Content starts
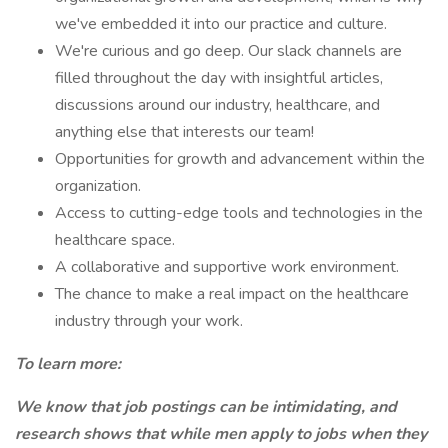
we've embedded it into our practice and culture.
We're curious and go deep. Our slack channels are
filled throughout the day with insightful articles,
discussions around our industry, healthcare, and
anything else that interests our team!
Opportunities for growth and advancement within the
organization.
Access to cutting-edge tools and technologies in the
healthcare space.
A collaborative and supportive work environment.
The chance to make a real impact on the healthcare
industry through your work.
To learn more:
We know that job postings can be intimidating, and
research shows that while men apply to jobs when they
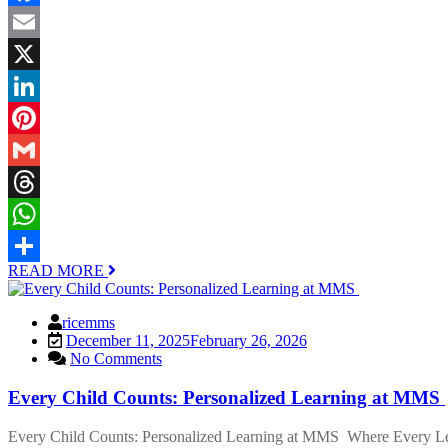
Facebook
Email
X
LinkedIn
Pinterest
Gmail
Threads
WhatsApp
READ MORE
Share
ricemms
December 11, 2025
February 26, 2026
No Comments
Every Child Counts: Personalized Learning at MMS
Every Child Counts: Personalized Learning at MMS Where Every Learn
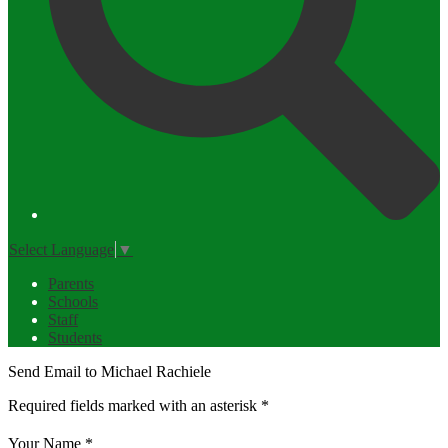
Select Language
▼
Parents
Schools
Staff
Students
Send Email to Michael Rachiele
Required fields marked with an asterisk *
Your Name *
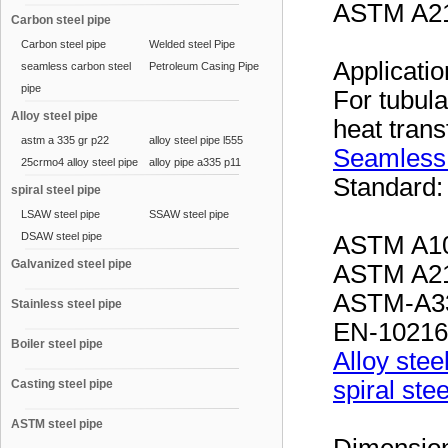
ASTM A21
Carbon steel pipe
Carbon steel pipe
Welded steel Pipe
Applicati
seamless carbon steel
Petroleum Casing Pipe
pipe
For tubul
Alloy steel pipe
heat tran
astm a 335 gr p22
alloy steel pipe l555
Seamless
25crmo4 alloy steel pipe
alloy pipe a335 p11
Standard
spiral steel pipe
LSAW steel pipe
SSAW steel pipe
DSAW steel pipe
ASTM A10
Galvanized steel pipe
ASTM A21
ASTM-A33
Stainless steel pipe
EN-10216
Boiler steel pipe
Alloy stee
spiral ste
Casting steel pipe
ASTM steel pipe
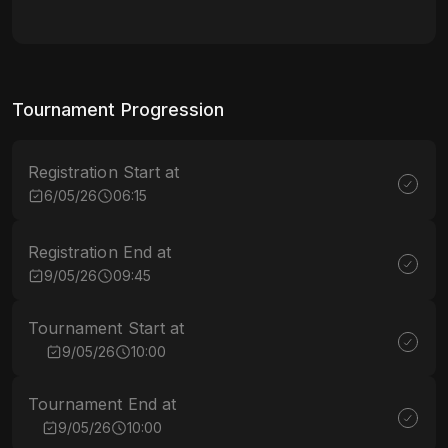
Tournament Progression
Registration Start at
6/05/26
06:15
Registration End at
9/05/26
09:45
Tournament Start at
9/05/26
10:00
Tournament End at
9/05/26
10:00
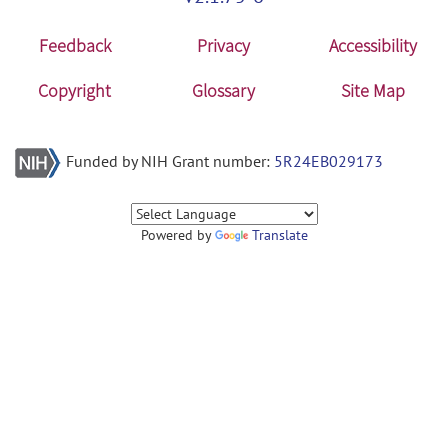
Feedback
Privacy
Accessibility
Copyright
Glossary
Site Map
Funded by NIH Grant number:
5R24EB029173
Powered by
Translate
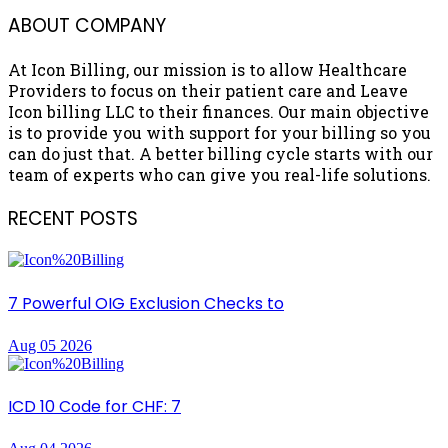
ABOUT COMPANY
At Icon Billing, our mission is to allow Healthcare
Providers to focus on their patient care and Leave
Icon billing LLC to their finances. Our main objective
is to provide you with support for your billing so you
can do just that. A better billing cycle starts with our
team of experts who can give you real-life solutions.
RECENT POSTS
7 Powerful OIG Exclusion Checks to
Aug 05 2026
ICD 10 Code for CHF: 7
Content ends
- **Your task**: Each line in the material above that mentions the word "Registration" must be copied.

- **Answer section**:
Registration Start at
Registration End at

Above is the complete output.